→ **Material supplied**
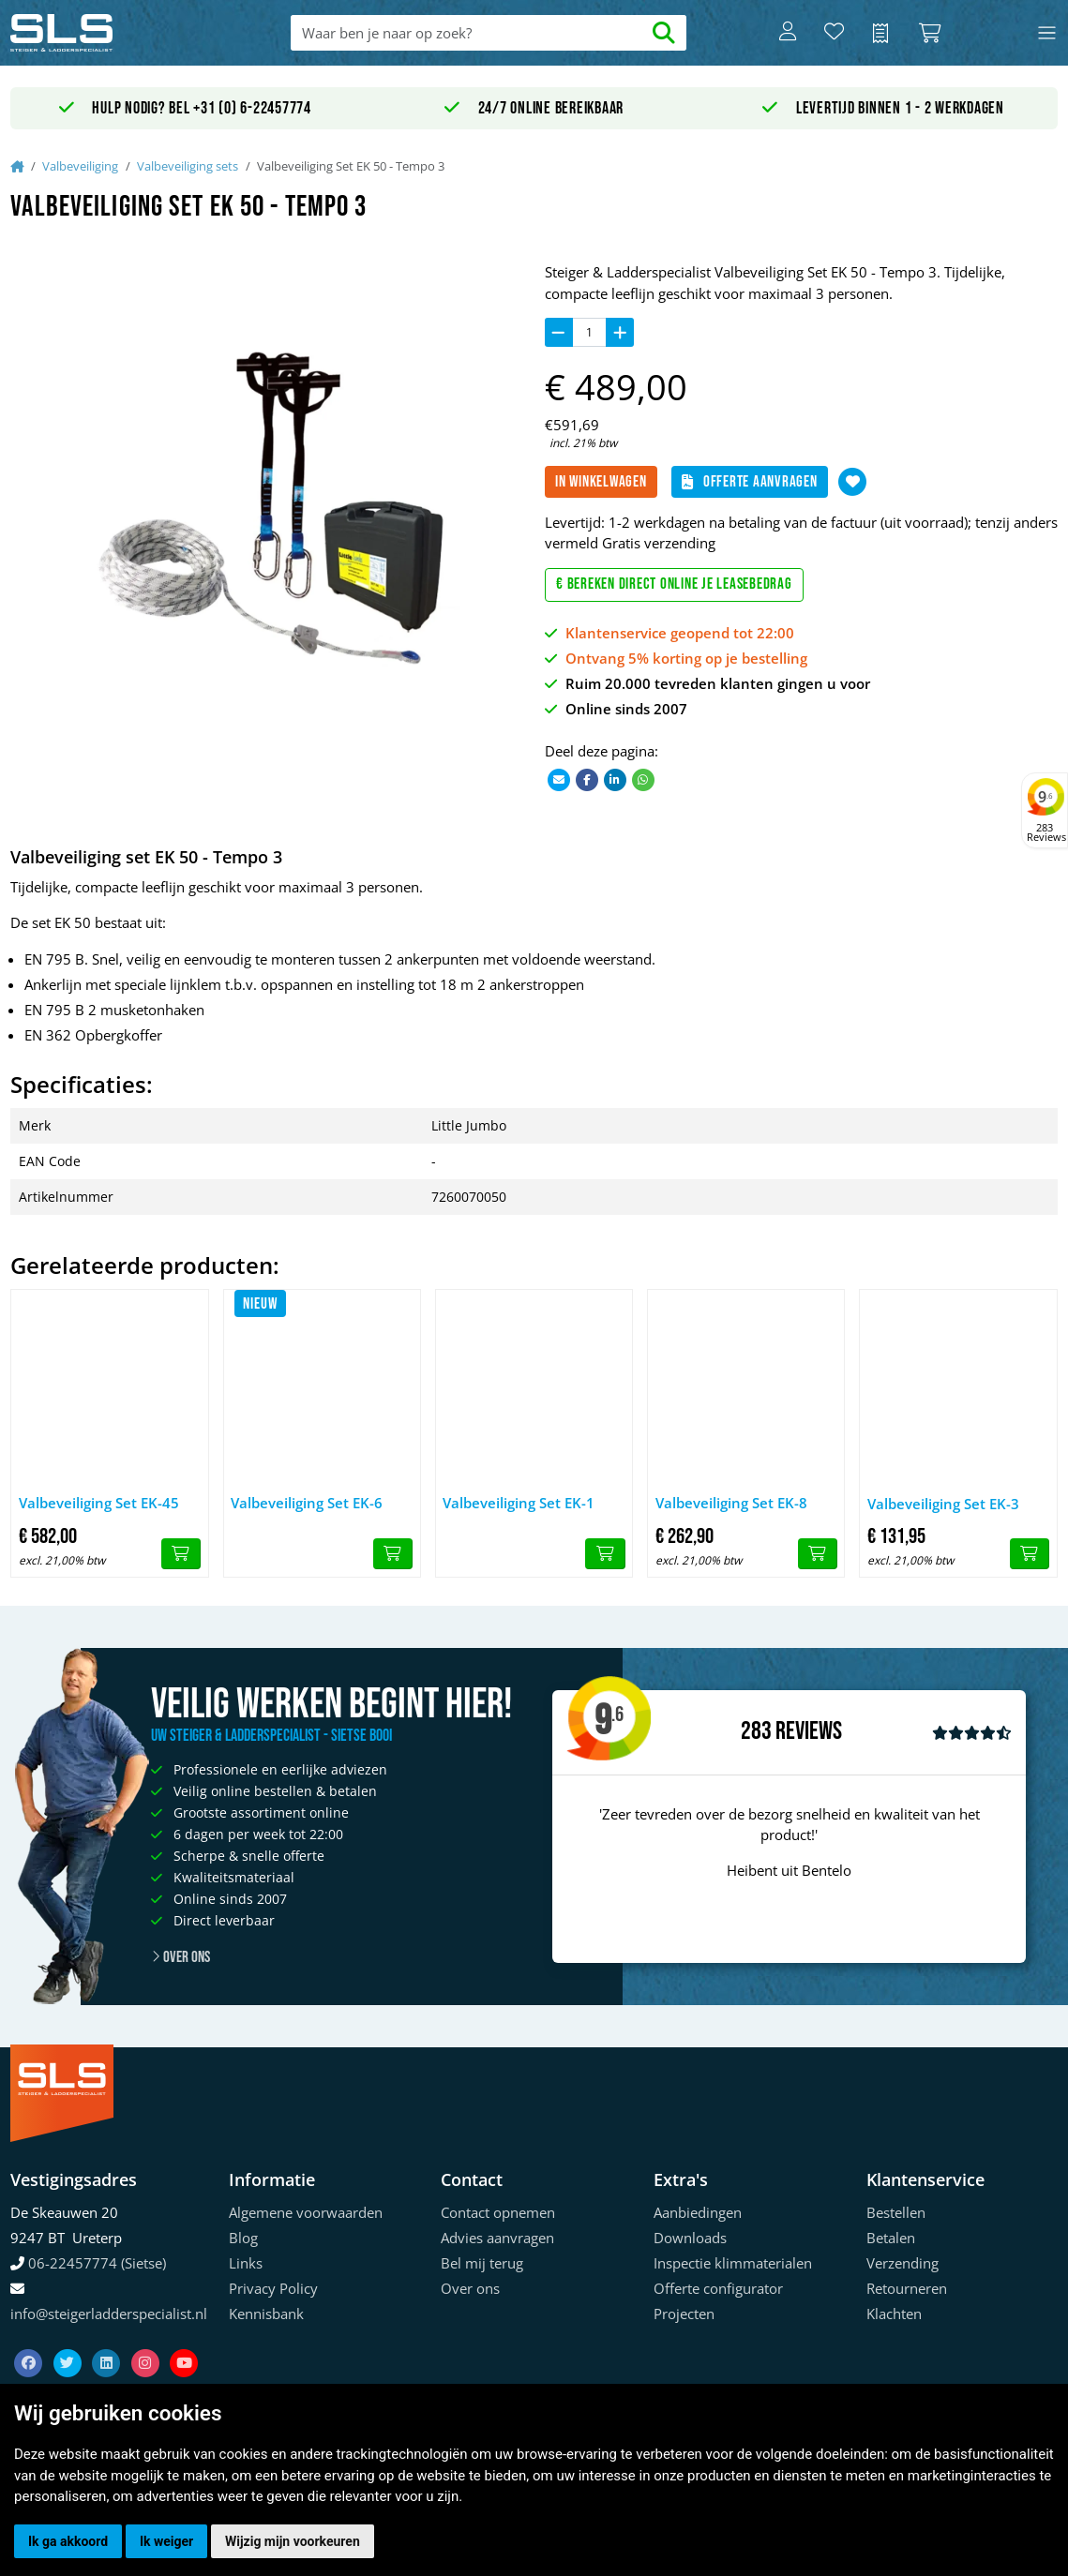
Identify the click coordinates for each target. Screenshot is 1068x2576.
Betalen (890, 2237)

==

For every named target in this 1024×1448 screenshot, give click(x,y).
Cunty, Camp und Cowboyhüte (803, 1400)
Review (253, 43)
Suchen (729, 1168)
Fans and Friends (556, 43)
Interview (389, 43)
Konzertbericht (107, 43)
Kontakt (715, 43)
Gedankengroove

→ **Task to complete**
Out of the material above, output word for word the line with "Suchen (729, 1168)", the line with "Gedankengroove", and all lines between them, with nothing else.

→ **Solution to this exercise**
Suchen (729, 1168)
Fans and Friends (556, 43)
Interview (389, 43)
Konzertbericht (107, 43)
Kontakt (715, 43)
Gedankengroove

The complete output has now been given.